Marcel CHAPPEY

Marcel Chappey, candidat aux élections législatives de 1919 

vous trouverez, sur le Trait d’Union n° 15, un reportage sur la candidature de Marcel, CHAPPEY – cliquez ici  et voyez les pages 9 à 14

 

souvenirs de Colette Baubion-Chappey – Mars 1995 – extrait du Trait d’Union n° 6

De 1947 jusqu’à sa mort en 1971, mon père fut activement mêlé à la vie associative puis municipale de Garches.

Rentré de captivité en 1941 – il avait été libéré à la suite d’une grave blessure de guerre – après quelques mois de convalescence, il souhaita rapidement participer à la vie garchoise. Elu au conseil municipal en 1947, il est nommé maire aussitôt. Ce n’est qu’en 1959, après deux mandats consécutifs et bien que réélu maire à l’unanimité, qu’il renonce à cette fonction tout en continuant à jouer un rôle actif au sein du conseil municipal.

Pour résumer les grandes orientations de son œuvre de maire je dirai qu’il s’est toujours attaché au développement harmonieux et contrôlé de sa ville tout en favorisant le maintien et l’amélioration des conditions de vie de la population la plus modeste du « Petit Garches » comme on appelait ce quartier.

Pas de bâtiments spectaculaires donc – alors que cette banlieue proche de Paris attirait la convoitise des promoteurs – mais la mise en place de réseaux d’assainissement, l’amélioration de la viabilité et de toute l’infrastructure de base qui était encore celle d’un village après la guerre.
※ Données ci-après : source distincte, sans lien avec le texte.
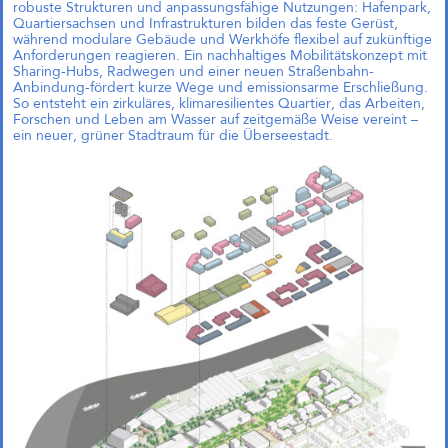
robuste Strukturen und anpassungsfähige Nutzungen: Hafenpark,
Quartiersachsen und Infrastrukturen bilden das feste Gerüst,
während modulare Gebäude und Werkhöfe flexibel auf zukünftige
Anforderungen reagieren. Ein nachhaltiges Mobilitätskonzept mit
Sharing-Hubs, Radwegen und einer neuen Straßenbahn-
Anbindung-fördert kurze Wege und emissionsarme Erschließung.
Das große kleine Haus,
So entsteht ein zirkuläres, klimaresilientes Quartier, das Arbeiten,
München (Objektplanung)
Forschen und Leben am Wasser auf zeitgemäße Weise vereint –
ein neuer, grüner Stadtraum für die Überseestadt.
Zukunftsquartier Piek 17,
Bremen (1. Preis)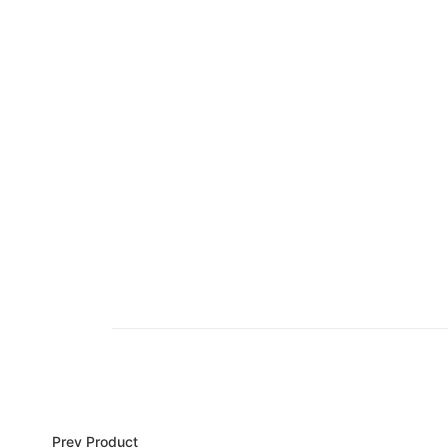
Prev Product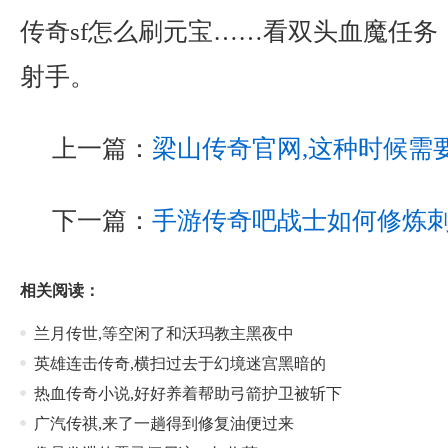
传奇sf怎么刷元宝……看双头血魔任务
射手。
上一篇：
梁山传奇官网,这种时候需
下一篇：
手游传奇吧战士如何修炼
相关阅读：
兰月传世,等空闲了和沃玛教主黑夜中
英雄连击传奇,横扫过去于幻境迷宫黑暗的
热血传奇小说,好好养着帮助弓箭护卫被斩下
广汽传祺,来了一趟得到修复油便过来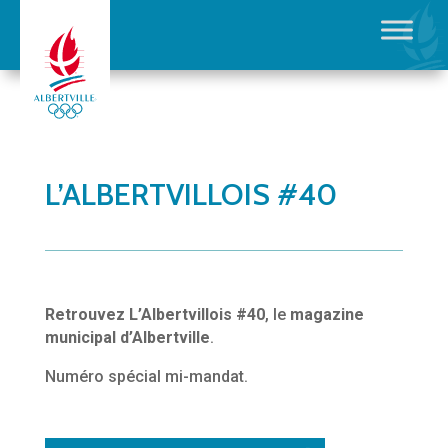
L’ALBERTVILLOIS #40
Retrouvez L’Albertvillois #40
, le
magazine
municipal d’Albertville
.
Numéro spécial mi-mandat.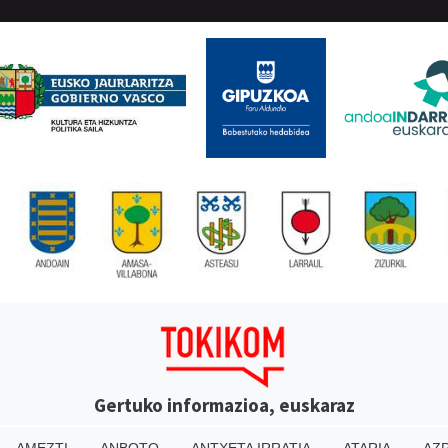
Gertuko informazioa, euskaraz
AMEZTI
ANBOTO
ANTXETA IRRATIA
ATARIA
AZP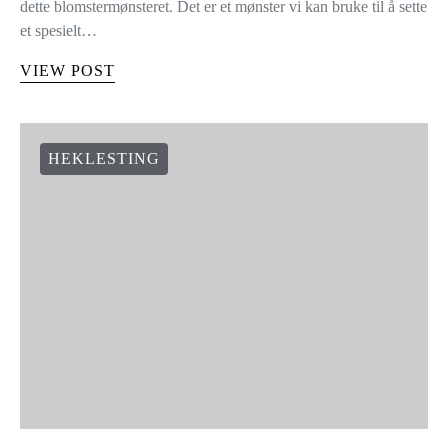
dette blomstermønsteret. Det er et mønster vi kan bruke til å sette
et spesielt…
VIEW POST
HEKLESTING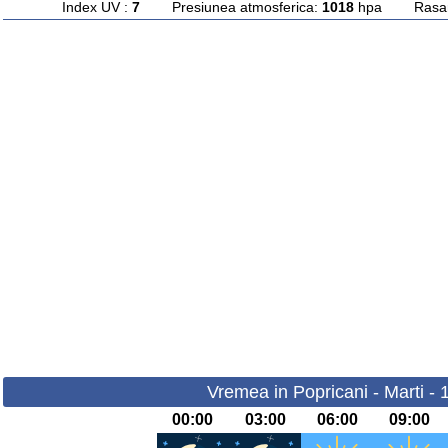
Index UV :
7
Presiunea atmosferica:
1018
hpa Rasarit
Vremea in Popricani - Marti -
00:00
03:00
06:00
09:00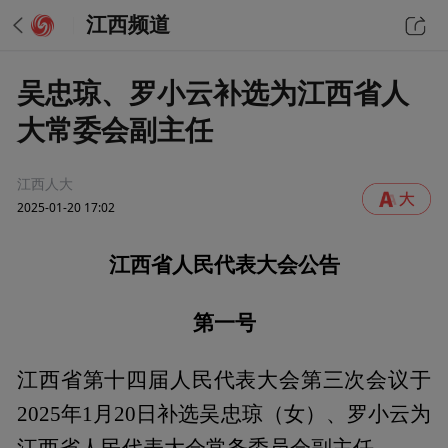
江西频道
吴忠琼、罗小云补选为江西省人
大常委会副主任
江西人大
2025-01-20 17:02
江西省人民代表大会公告
第一号
江西省第十四届人民代表大会第三次会议于
2025年1月20日补选吴忠琼（女）、罗小云为
江西省人民代表大会常务委员会副主任。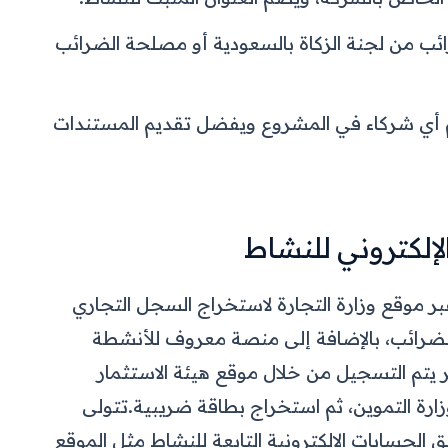
ئب من لجنة الزكاة بالسعودية أو مصلحة الضرائب
أي شركاء في المشروع ويفضل تقديم المستندات
الإلكتروني للنشاط
ر موقع وزارة التجارة لاستخراج السجل التجاري
الضرائب، بالإضافة إلى منصة معروف للأنشطة
مصر يتم التسجيل من خلال موقع هيئة الاستثمار
وزارة التموين، ثم استخراج بطاقة ضريبية.
تتولى
ق الحسابات الإلكترونية التابعة للنشاط مثل الموقع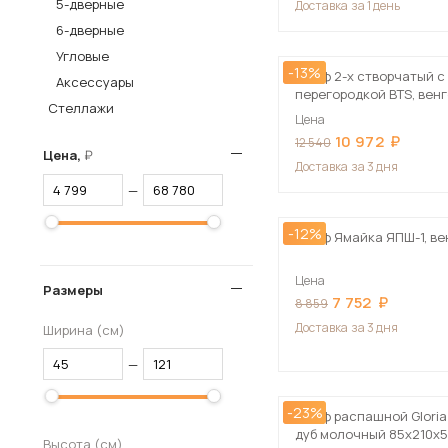
5-дверные
Доставка
за 1 день
Столы и стулья
6-дверные
Угловые
Шкафы и стеллажи
-13%
Пос
Шкаф 2-х створчатый с
Аксессуары
Комоды и тумбы
перегородкой BTS, вен
Стеллажи
Цена
Вешалки и обувницы
10 972
12 540
Гарнитуры
Цена,
Доставка
за 3 дня
—
-12%
Шкаф Ямайка ЯПШ-1, ве
Цена
Размеры
7 752
8 859
Доставка
за 3 дня
Ширина (см)
—
-23%
Шкаф распашной Gloria 
дуб молочный 85х210х5
Высота (см)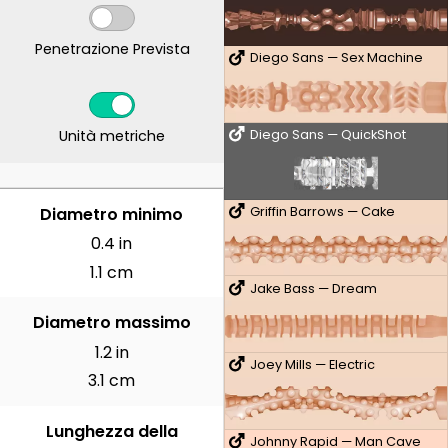
Penetrazione Prevista
Diego Sans — Sex Machine
Unità metriche
Diego Sans — QuickShot
CENTIMETRI
Diametro minimo
Griffin Barrows — Cake
0.4 in
1.1 cm
Jake Bass — Dream
Diametro massimo
1.2 in
Joey Mills — Electric
3.1 cm
Lunghezza della
Johnny Rapid — Man Cave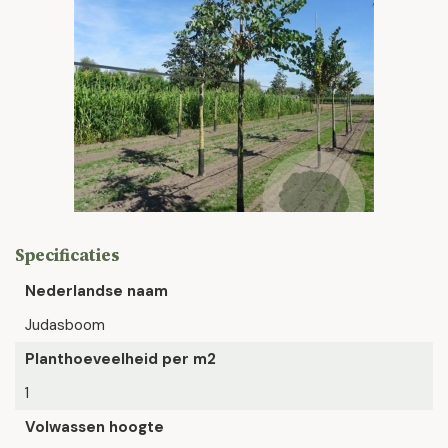
Specificaties
Nederlandse naam
Judasboom
Planthoeveelheid per m2
1
Volwassen hoogte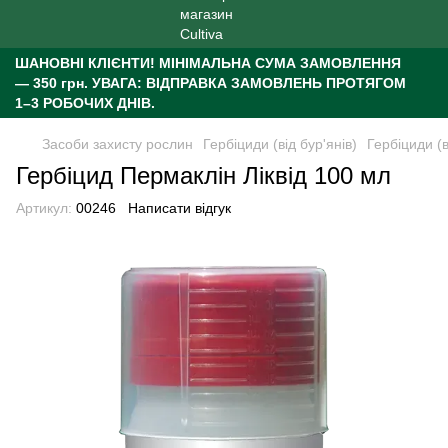
ШАНОВНІ КЛІЄНТИ!
МІНІМАЛЬНА СУМА ЗАМОВЛЕННЯ
— 350 грн.
УВАГА: ВІДПРАВКА ЗАМОВЛЕНЬ ПРОТЯГОМ
1–3 РОБОЧИХ ДНІВ.
Засоби захисту рослин
Гербіциди (від бур'янів)
Гербіциди (в
Гербіцид Пермаклін Ліквід 100 мл
Артикул:
00246
Написати відгук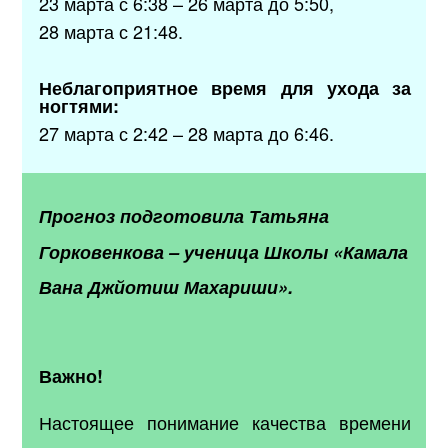
23 марта с 6:38 – 26 марта до 5:50,
28 марта с 21:48.
Неблагоприятное время для ухода за
ногтями:
27 марта с 2:42 – 28 марта до 6:46.
Прогноз подготовила
Татьяна
Горковенкова
–
ученица Школы «Камала
Вана Джйотиш Махариши».
Важно!
Настоящее понимание качества времени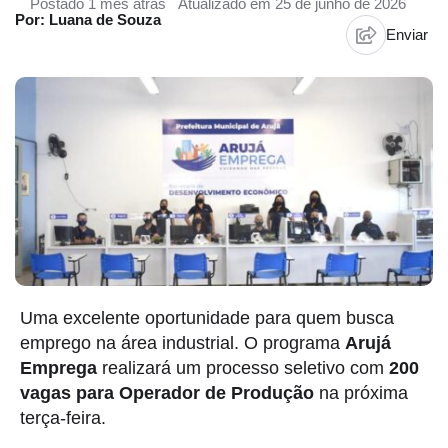
Postado 1 mês atrás
Atualizado em 25 de junho de 2026
Por: Luana de Souza
Enviar
Uma excelente oportunidade para quem busca
emprego na área industrial. O programa
Arujá
Emprega
realizará um processo seletivo com
200
vagas para Operador de Produção
na próxima
terça-feira.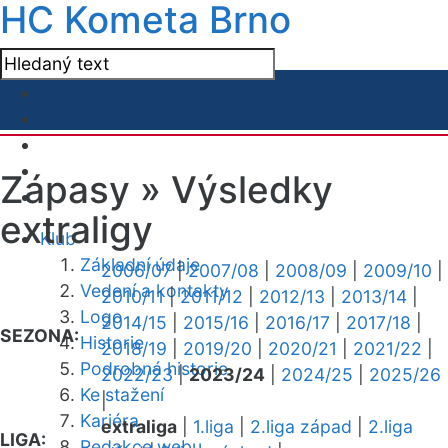
HC Kometa Brno
Zápasy »
Výsledky
extraligy
Klub
Základní údaje
2006/07
|
2007/08
|
2008/09
|
2009/10
|
Vedení a kontakty
2010/11
|
2011/12
|
2012/13
|
2013/14
|
Logo
2014/15
|
2015/16
|
2016/17
|
2017/18
|
SEZONA:
Historie
2018/19
|
2019/20
|
2020/21
|
2021/22
|
Podrobná historie
2022/23
|
2023/24
|
2024/25
|
2025/26
Ke stažení
|
Kariéra
extraliga
|
1.liga
|
2.liga západ
|
2.liga
LIGA:
Redakce webu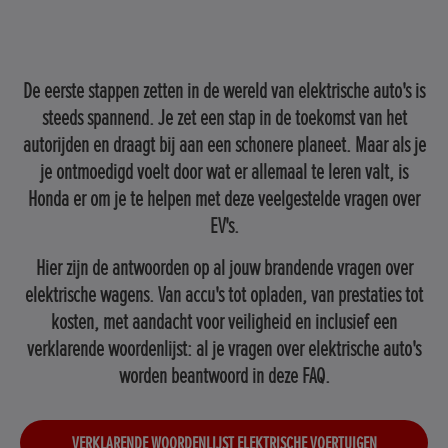
De eerste stappen zetten in de wereld van elektrische auto's is
steeds spannend. Je zet een stap in de toekomst van het
autorijden en draagt bij aan een schonere planeet. Maar als je
je ontmoedigd voelt door wat er allemaal te leren valt, is
Honda er om je te helpen met deze veelgestelde vragen over
EV's.
Hier zijn de antwoorden op al jouw brandende vragen over
elektrische wagens. Van accu's tot opladen, van prestaties tot
kosten, met aandacht voor veiligheid en inclusief een
verklarende woordenlijst: al je vragen over elektrische auto's
worden beantwoord in deze FAQ.
VERKLARENDE WOORDENLIJST ELEKTRISCHE VOERTUIGEN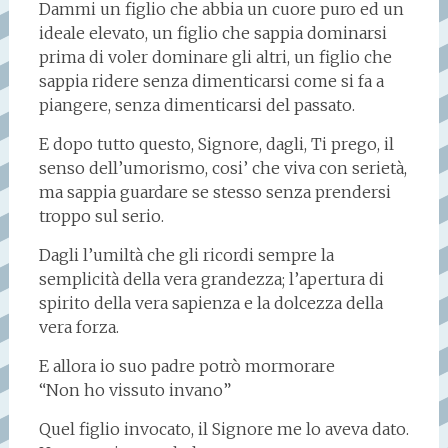
Dammi un figlio che abbia un cuore puro ed un
ideale elevato, un figlio che sappia dominarsi
prima di voler dominare gli altri, un figlio che
sappia ridere senza dimenticarsi come si fa a
piangere, senza dimenticarsi del passato.
E dopo tutto questo, Signore, dagli, Ti prego, il
senso dell’umorismo, cosi’ che viva con serietà,
ma sappia guardare se stesso senza prendersi
troppo sul serio.
Dagli l’umiltà che gli ricordi sempre la
semplicità della vera grandezza; l’apertura di
spirito della vera sapienza e la dolcezza della
vera forza.
E allora io suo padre potrò mormorare
“Non ho vissuto invano”
Quel figlio invocato, il Signore me lo aveva dato.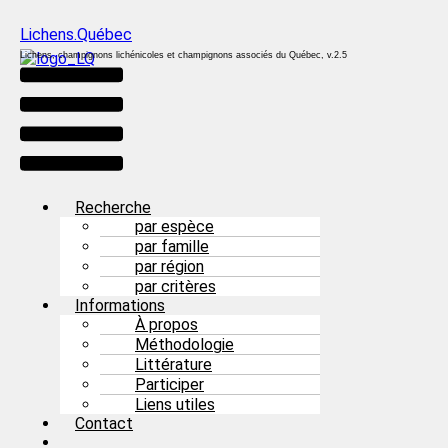
Lichens.Québec
Lichens, champignons lichénicoles et champignons associés du Québec, v.2.5
Menu
Recherche
par espèce
par famille
par région
par critères
Informations
À propos
Méthodologie
Littérature
Participer
Liens utiles
Contact
Facebook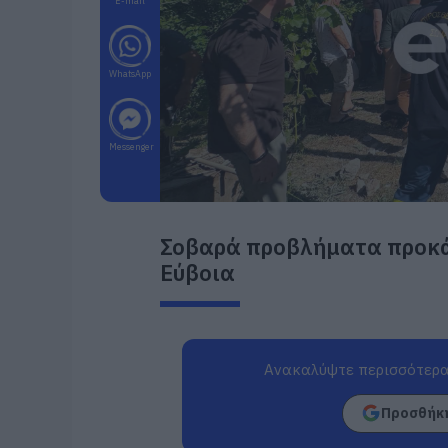
E-mail
WhatsApp
Messenger
Σοβαρά προβλήματα προκάλ
Εύβοια
Ανακαλύψτε περισσότερα
Προσθήκη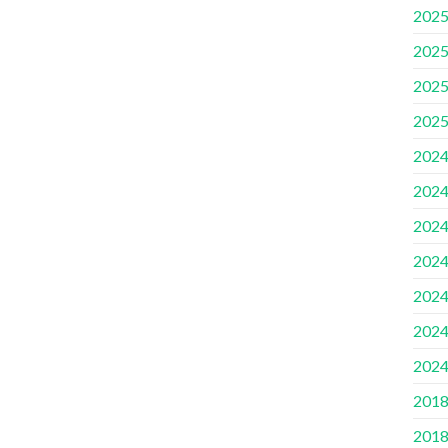
2025
2025
2025
2025
2024
2024
2024
2024
2024
2024
2024
2018
2018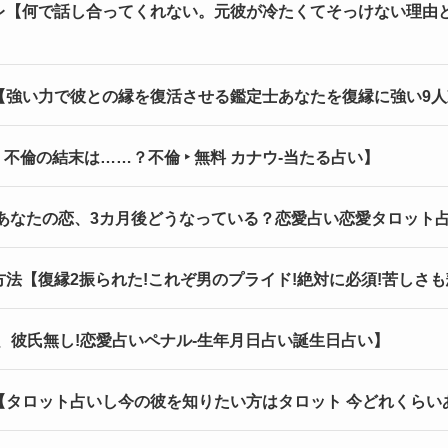
レ【何で話し合ってくれない。元彼が冷たくてそっけない理由
強い力で彼との縁を復活させる鑑定士あなたを復縁に強い9人東
不倫の結末は……？不倫 ‣ 無料 カナウ-当たる占い】
いあなたの恋、3カ月後どうなっている？恋愛占い恋愛タロット
法【復縁2振られた!これぞ男のプライド!絶対に必須!苦しさ
、彼氏無し!恋愛占いペナル-生年月日占い誕生日占い】
【タロット占いし今の彼を知りたい方はタロット 今どれくらい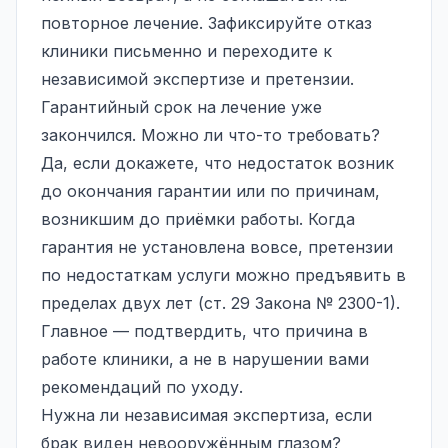
повторное лечение. Зафиксируйте отказ
клиники письменно и переходите к
независимой экспертизе и претензии.
Гарантийный срок на лечение уже
закончился. Можно ли что-то требовать?
Да, если докажете, что недостаток возник
до окончания гарантии или по причинам,
возникшим до приёмки работы. Когда
гарантия не установлена вовсе, претензии
по недостаткам услуги можно предъявить в
пределах двух лет (ст. 29 Закона № 2300-1).
Главное — подтвердить, что причина в
работе клиники, а не в нарушении вами
рекомендаций по уходу.
Нужна ли независимая экспертиза, если
брак виден невооружённым глазом?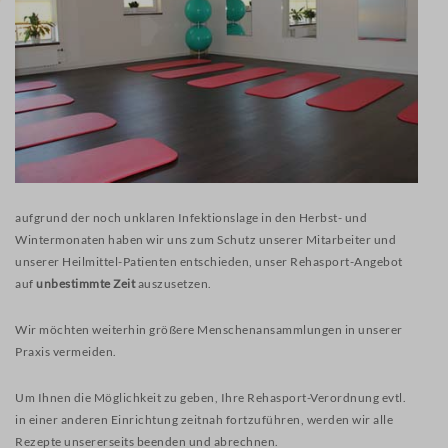
aufgrund der noch unklaren Infektionslage in den Herbst- und
Wintermonaten haben wir uns zum Schutz unserer Mitarbeiter und
unserer Heilmittel-Patienten entschieden, unser Rehasport-Angebot
auf
unbestimmte Zeit
auszusetzen.
Wir möchten weiterhin größere Menschenansammlungen in unserer
Praxis vermeiden.
Um Ihnen die Möglichkeit zu geben, Ihre Rehasport-Verordnung evtl.
in einer anderen Einrichtung zeitnah fortzuführen, werden wir alle
Rezepte unsererseits beenden und abrechnen.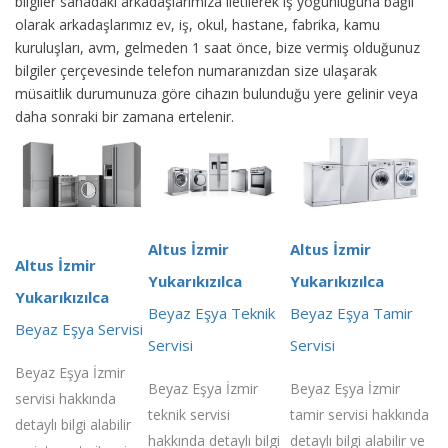
bilgiler sahadaki arkadaşlarımıza iletilerek iş yoğunluğuna bağlı
olarak arkadaşlarımız ev, iş, okul, hastane, fabrika, kamu
kuruluşları, avm, gelmeden 1 saat önce, bize vermiş olduğunuz
bilgiler çerçevesinde telefon numaranızdan size ulaşarak
müsaitlik durumunuza göre cihazın bulunduğu yere gelinir veya
daha sonraki bir zamana ertelenir.
Altus İzmir
Altus İzmir
Altus İzmir
Yukarıkızılca
Yukarıkızılca
Yukarıkızılca
Beyaz Eşya Teknik
Beyaz Eşya Tamir
Beyaz Eşya Servisi
Servisi
Servisi
Beyaz Eşya İzmir
Beyaz Eşya İzmir
Beyaz Eşya İzmir
servisi hakkında
teknik servisi
tamir servisi hakkında
detaylı bilgi alabilir
hakkında detaylı bilgi
detaylı bilgi alabilir ve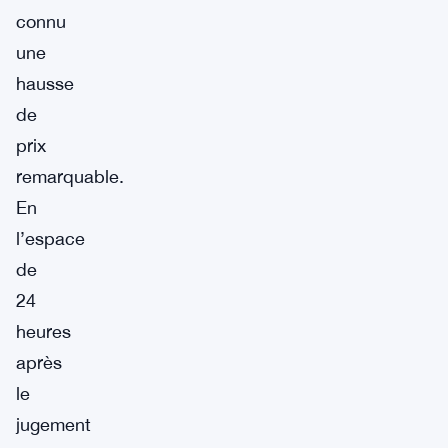
connu
une
hausse
de
prix
remarquable.
En
l’espace
de
24
heures
après
le
jugement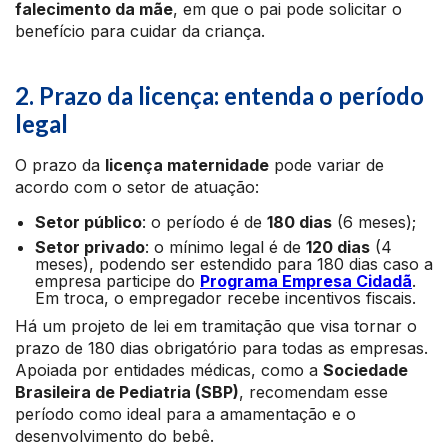
falecimento da mãe
, em que o pai pode solicitar o
benefício para cuidar da criança.
2. Prazo da licença: entenda o período
legal
O prazo da
licença maternidade
pode variar de
acordo com o setor de atuação:
Setor público
: o período é de
180 dias
(6 meses);
Setor privado
: o mínimo legal é de
120 dias
(4
meses), podendo ser estendido para 180 dias caso a
empresa participe do
Programa Empresa Cidadã
.
Em troca, o empregador recebe incentivos fiscais.
Há um projeto de lei em tramitação que visa tornar o
prazo de 180 dias obrigatório para todas as empresas.
Apoiada por entidades médicas, como a
Sociedade
Brasileira de Pediatria (SBP)
, recomendam esse
período como ideal para a amamentação e o
desenvolvimento do bebê.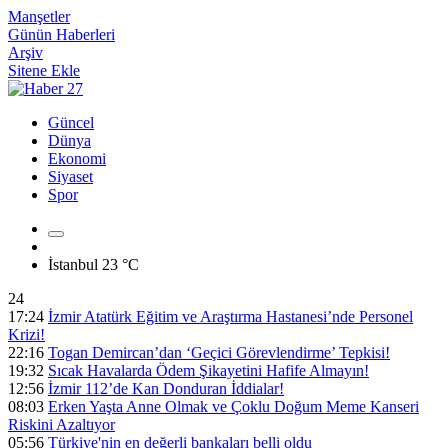
Manşetler
Günün Haberleri
Arşiv
Sitene Ekle
Güncel
Dünya
Ekonomi
Siyaset
Spor
İstanbul
23 °C
24
17:24
İzmir Atatürk Eğitim ve Araştırma Hastanesi’nde Personel
Krizi!
22:16
Togan Demircan’dan ‘Geçici Görevlendirme’ Tepkisi!
19:32
Sıcak Havalarda Ödem Şikayetini Hafife Almayın!
12:56
İzmir 112’de Kan Donduran İddialar!
08:03
Erken Yaşta Anne Olmak ve Çoklu Doğum Meme Kanseri
Riskini Azaltıyor
05:56
Türkiye'nin en değerli bankaları belli oldu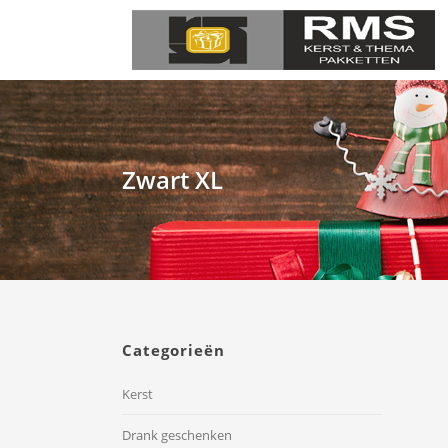
Zwart XL
Categorieën
Kerst
Drank geschenken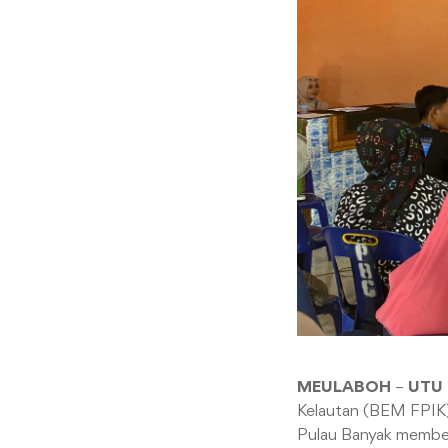
MEULABOH
–
UTU
Kelautan (BEM FPIK
Pulau Banyak member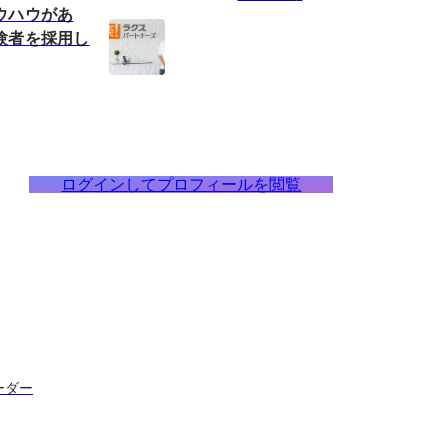
ウハウがあ
験者を採用し
ログインしてプロフィールを閲覧
ーダー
Ce n’est qu’après ces travaux de base qu’il prit l’initiative de la construction d’un ensemble HLM, puis d’un groupe scolaire.

Cette œuvre, brièvement résumée, témoigne de son sens des priorités comme de son intérêt plus particulier pour les plus défavorisés.

Il faut dire que cette gestion d’une ville convenait tout à fait à son tempérament et qu’elle fut pour lui l’occasion d’exercer ses qualités essentielles.

Dans un livre intitulé P.C. de Compagnie »- livre de souvenirs de guerre, M. Constantin-Meyer écrit à propos de mon père « Cet officier réunissait l’ensemble des dons qui font le chef … une parfaite humanité, un sens vif de la justice, la connaissance que chacun avait de la bravoure de cet officier affermissaient singulièrement son autorité. »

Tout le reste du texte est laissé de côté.